Before leaving London, the pair and the defendant’s partner had eaten dinner at da Silva Neto’s flat. He had exchanged texts with his drug dealer trying to arrange to buy ‘G’ and crystal meth.
When that proved unsuccessful, he and the alleged victim went to Bayswater, west London for around two hours. Da Silva Neto went upstairs to his friend’s flat while the other man waited in the car. Aside from some cannabis, he was unable to get any drugs, he said.
Arriving in Middle Barton later that evening, they taped up the doors and after oing some sanding in the property, they shared ‘two or three’ Corona beers each, he said.
The defendant said he had smoked crystal meth while the other man went outside for a ‘cigarette’, which he suspected had contained cannabis.
As they sat in the living room, da Silva Neto played heterosexual pornography on the TV. He claimed to have noticed the other man was sexually aroused.
“I made a joke of it and asked him if he wanted me to help it,” he said.
“I just went for it,” he added. “It was almost a dare, joke kind of thing.”
The other man was said to have removed his genitals from his trousers before the defendant began performing oral sex on him, he told the jury.
Asked by his barrister why he believed the other man was consenting to the sexual activity, da Silva Neto said: “He was touching himself and he was looking at me.”
The defendant said he stopped as the other man was a friend of his and his partner.
Afterwards, da Silva Neto went upstairs to bed, while the second man went to sleep on the sofa.
He denied claims made by the alleged victim that he had made-up a bed for him on the living room floor. Jurors were shown a still image from a video walk-through of the house in which a heavy table could be seen between the two sofas, leaving very little floor space.
The defendant strenuously denied drugging the man, who claimed to have seen a syringe on the side the following morning.
Under cross-examination da Silva Neto told the court the alleged victim ‘was consenting' and 'awake' when the pair had intimate contact.
Prosecutor Matthew Walsh said: "Do you accept that you and he both cannot be telling the truth? One of you must be lying."
Da Silva Neto replied: "Yes."
Mr Walsh said: "If a person drugs another person causing them to pass out, the person who passed out cannot be consenting to what takes place?"
He added 'it would be obvious' to the person who did the drugging that the other person was not consenting.
Mr Walsh told Da Silva Neto that the prosecution's case is that he drugged the alleged victim.

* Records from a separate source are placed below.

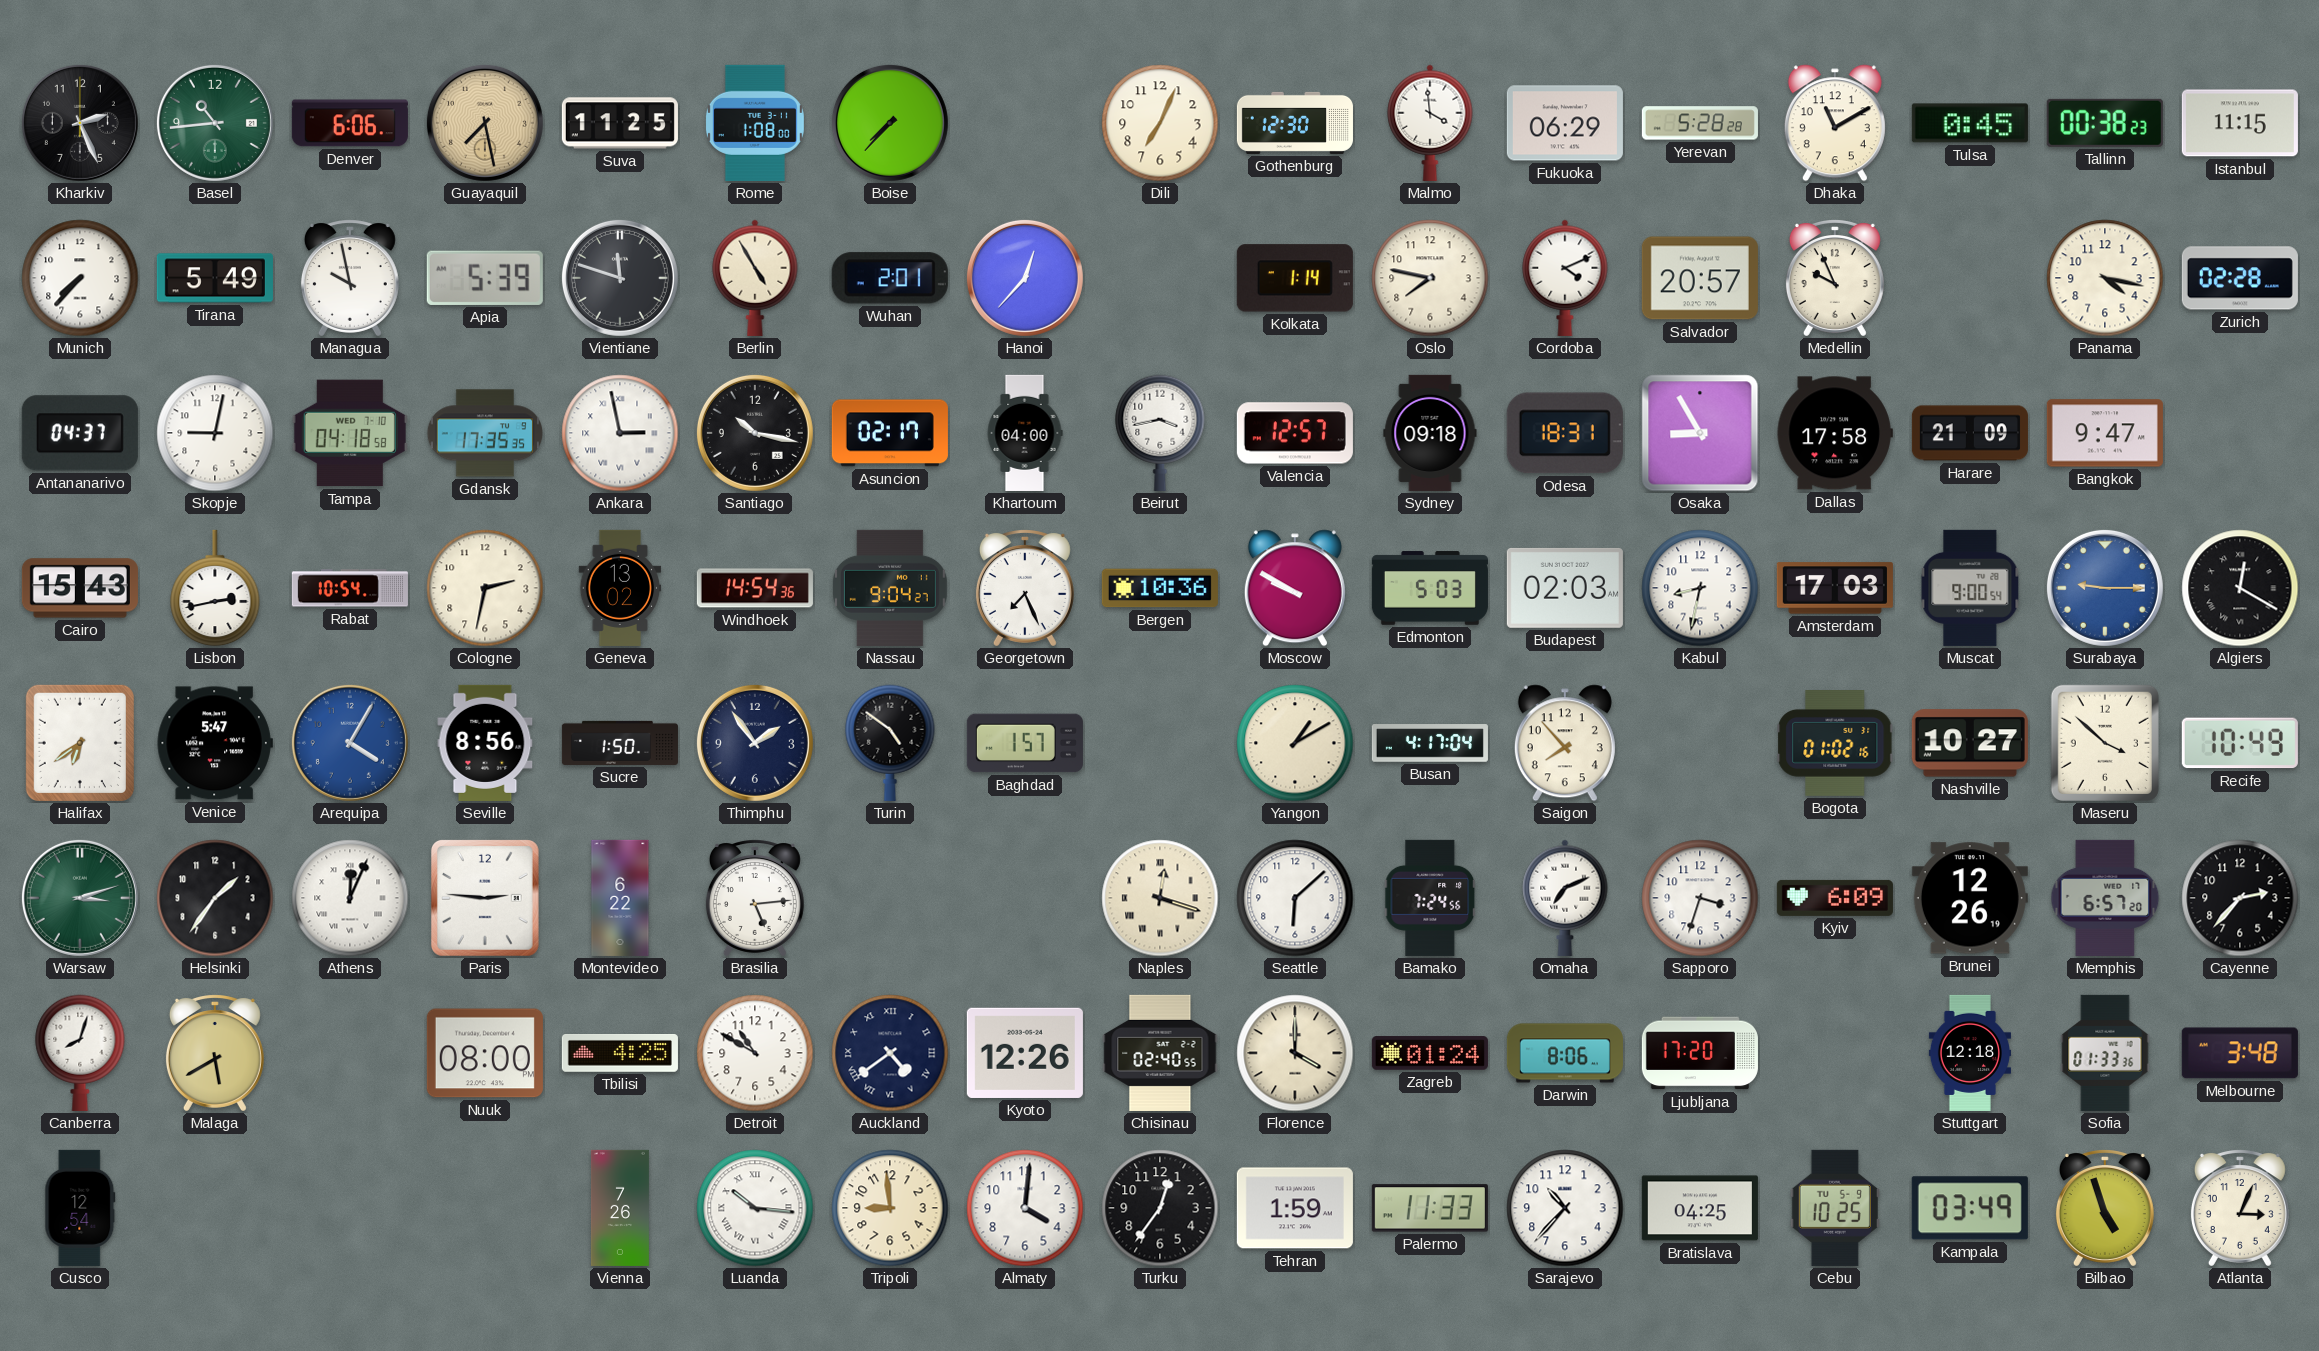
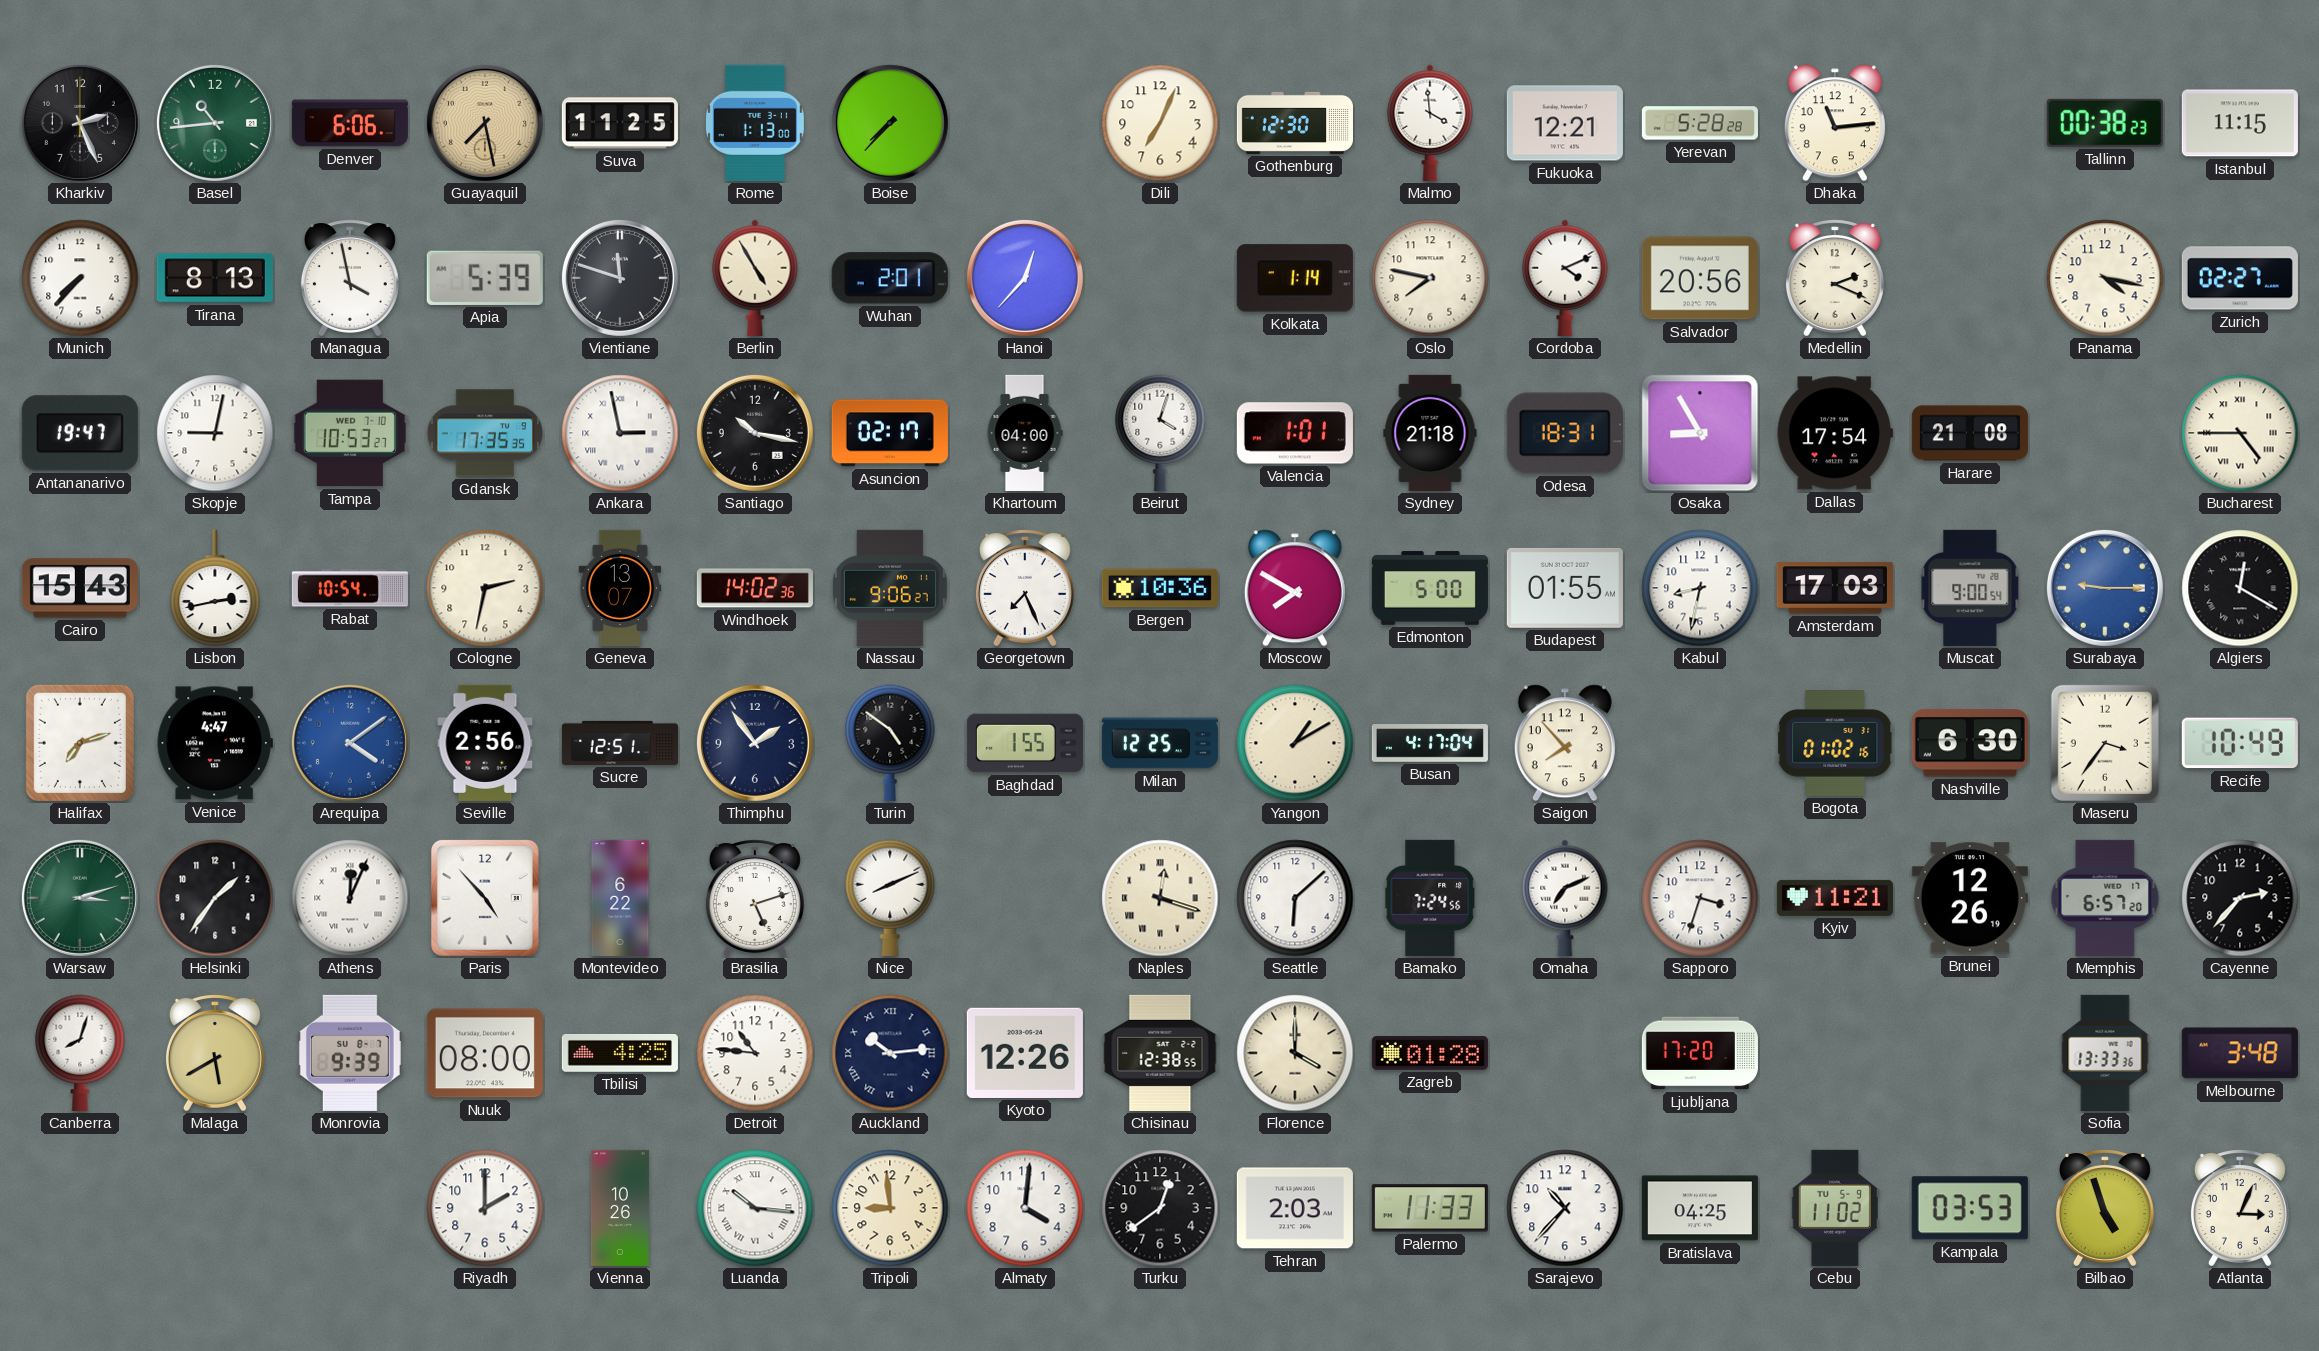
Rome: 1:08 -> 1:13
Fukuoka: 06:29 -> 12:21
Dhaka: 11:10 -> 11:14
Tulsa: 0:45 -> none
Tirana: 5:49 -> 8:13
Managua: 9:58 -> 3:58
Salvador: 20:57 -> 20:56
Medellin: 9:56 -> 2:19
Zurich: 02:28 -> 02:27
Antananarivo: 04:37 -> 19:47
Tampa: 04:18 -> 10:53
Beirut: 3:43 -> 4:03
Valencia: 12:57 -> 1:01
Sydney: 09:18 -> 21:18
Dallas: 17:58 -> 17:54
Harare: 21:09 -> 21:08
Bangkok: 9:47 -> none
Bucharest: none -> 4:45
Geneva: 13:02 -> 13:07
Windhoek: 14:54 -> 14:02
Nassau: 9:04 -> 9:06
Moscow: 9:50 -> 7:50
Edmonton: 5:03 -> 5:00
Budapest: 02:03 -> 01:55
Halifax: 6:39 -> 7:12
Venice: 5:47 -> 4:47
Arequipa: 4:05 -> 4:09
Seville: 8:56 -> 2:56
Sucre: 1:50 -> 12:51
Baghdad: 1:57 -> 1:55
Milan: none -> 12:25
Nashville: 10:27 -> 6:30
Maseru: 3:52 -> 3:36
Paris: 2:46 -> 4:53
Brasilia: 5:14 -> 5:12
Nice: none -> 8:11
Kyiv: 6:09 -> 11:21
Monrovia: none -> 9:39
Detroit: 10:50 -> 10:46
Auckland: 4:39 -> 10:14
Chisinau: 02:40 -> 12:38
Zagreb: 01:24 -> 01:28
Darwin: 8:06 -> none
Stuttgart: 12:18 -> none
Sofia: 01:33 -> 13:33
Cusco: 12:54 -> none
Riyadh: none -> 2:00
Vienna: 7:26 -> 10:26
Turku: 12:36 -> 12:39
Tehran: 1:59 -> 2:03
Cebu: 10:25 -> 11:02
Kampala: 03:49 -> 03:53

Da Silva Neto replied 'that is not the truth, not at all' and added 'I have never, ever given anyone any drugs'.
The prosecutor asked the defendant about the time they had arrived at the cottage. Having told detectives that they reached Middle Barton at 7pm or 8pm, he told the jury ‘it was quite late, it was 10.30 [or] 11’. However, evidence from his phone pointed to them arriving at 12.50am.
Mr Walsh questioned whether the pair of them would have started taping up doors and sanding down floors, as the defendant suggested, if they had arrived that late.

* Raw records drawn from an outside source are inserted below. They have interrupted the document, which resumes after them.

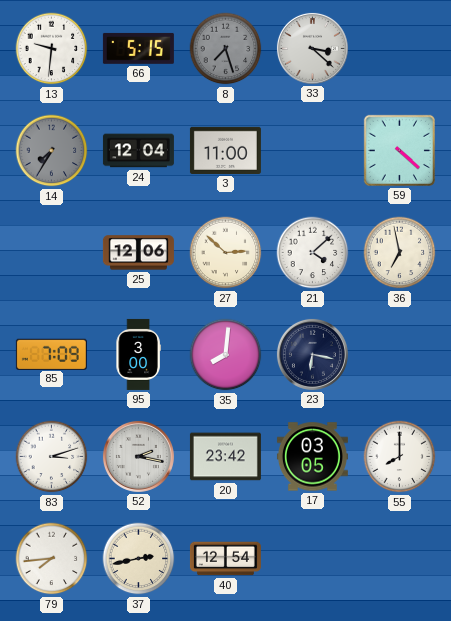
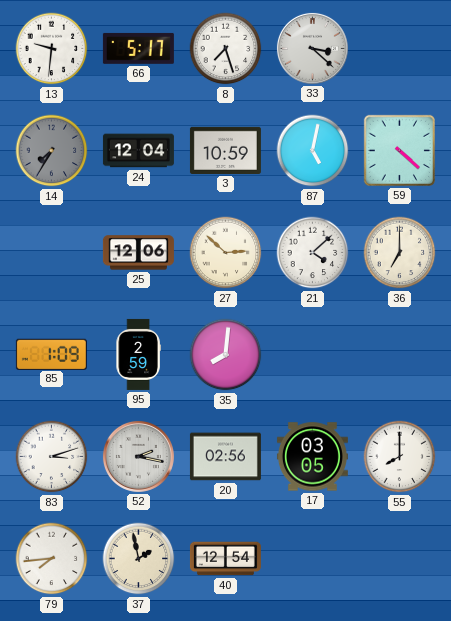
66: 5:15 -> 5:17
8 dial: grey -> white
3: 11:00 -> 10:59
87: none -> 5:02
36: 6:58 -> 7:00
85: 7:09 -> 1:09
95: 3:00 -> 2:59
23: 6:17 -> none
20: 23:42 -> 02:56
37: 2:43 -> 1:58
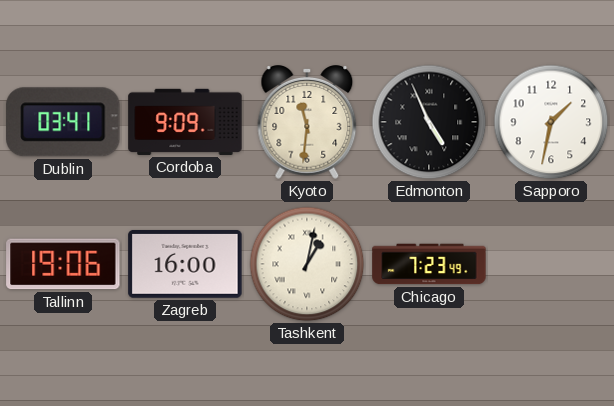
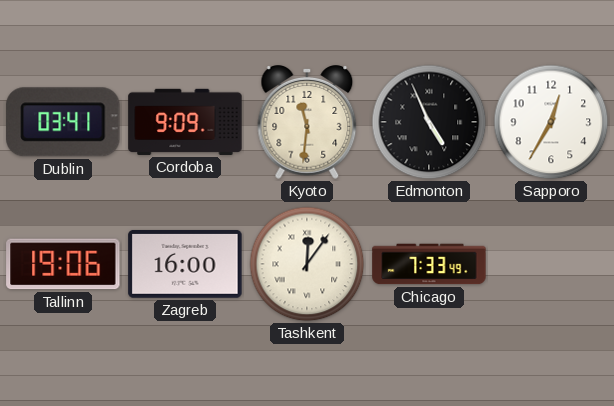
Sapporo: 1:32 -> 12:35
Tashkent: 1:02 -> 12:06
Chicago: 7:23 -> 7:33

Da Silva Neto said: “We did work that late at night. I was high, as well. I didn’t think it was too late to do any work so that is what I did.”
December 2021
Prosecutors say the second victim was kidnapped by the defendant outside the Kings Road nightclub, drugged with some substance, taken to Oxfordshire and raped and sexually assaulted. The man, who gave evidence last week, denied having any memory of meeting the defendant in Chelsea, being taken to a flat in Bayswater or meeting the defendant’s friend ‘Melissa’.
The defendant told the jury that the man, who was out on the night of December 9 with colleagues, had got into his Zipcar hire vehicle willingly.

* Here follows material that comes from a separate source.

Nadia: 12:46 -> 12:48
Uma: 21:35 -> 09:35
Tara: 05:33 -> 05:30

The pair drove to da Silva Neto’s friend’s flat, where the man was said to have undressed and ‘posed’ for the defendant’s camera, before they went to an off-licence, picked-up the defendant’s female friend then drove to da Silva Neto’s cottage in Middle Barton, Oxfordshire.
During the drive, they were allegedly listening to music, talking about their lives and the alleged victim was ‘making advances’ to da Silva Neto’s female friend, ‘Melissa’, in the car. The defendant took ‘some crystal meth’ on the drive and he claimed the alleged victim ‘had a little bag of cocaine’.
When they reached the cottage, da Silva Neto claimed the man had helped him take ‘laundry’ and other items into the house.
The man went to the bathroom. The defendant, who earlier that evening had been videoing men at pub urinals, said he went to check on the man and inadvertently pressed ‘record’ on his phone’s camera.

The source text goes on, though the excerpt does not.